Energy of a rolling sphere?

Question

A solid sphere of mass 0.6 kg rolls without slipping along a horizontal surface with a translational speed of 5.22 m/s. It comes to an incline that makes an angle of 33 with the horizontal surface. Neglecting energy losses due to friction,

a) what is the total energy of the rolling sphere?
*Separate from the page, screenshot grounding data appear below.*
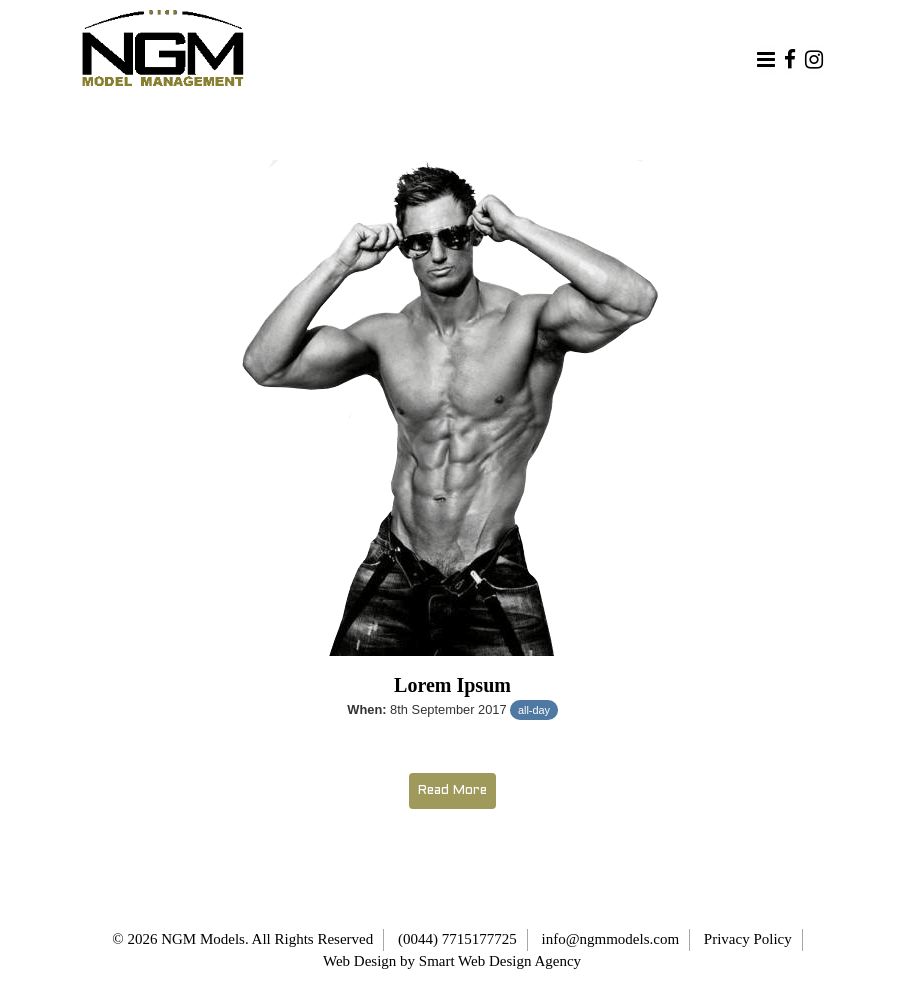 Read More (452, 791)
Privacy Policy (748, 939)
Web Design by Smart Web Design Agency (452, 961)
(b) to what vertical height above the horizontal surface does the sphere rise on the incline?

Answer 1

θ = 33º
M = 0.6 kg
v = 5.22 m/s

Since the sphere is rolling, it has rotational energy. To calculate any energy equations, we need to know the moment of inertia for a sphere.

I = 2/5 M R²


The initial energy in the sphere is purely kinetic energy.

KE = ½ I ω² + ½ m v²


This problem would be undoable without the radius, except...

ω = v / R


KE = ½ I ω² + ½ m v²
KE = ½ I (v / R)² + ½ m v²
KE = ½ (2/5 m R²) v² / R² + ½ m v²
KE = 1/5 m v² + ½ m v²
KE = 7/10 m v²
KE = 7/10 (0.6) (5.22)²
KE = 11.44 J


The height the sphere reaches can be determined by energy calculations. We already know the initial energy is 11.44 J. The final energy is m g h. So..

11.44 = m g h
11.44 = 0.6 (9.8) h

h = 1.95 m

Answer 2

(a)
two components to the energy:

**rolling energy: Kr = .5 * I * w^2
I = moment of inertia
w = omega = angular speed

for a solid sphere, I = 2/5 * m * r^2
and w = v^2 / r^2
where v = translational velocity

**translational energy: Kt = 1/2 * m * v^2

add Kr + Kt = E_total since there' no potential
i guess you need the sphere's radius for that though. do you know the radius? i cant think of a way to do it without the radius (EDIT: good call Mr. Boozer see below)

(b)
potential energy due to gravity Ug = mgh

set mgh = E_total and solve for h to get the vertical height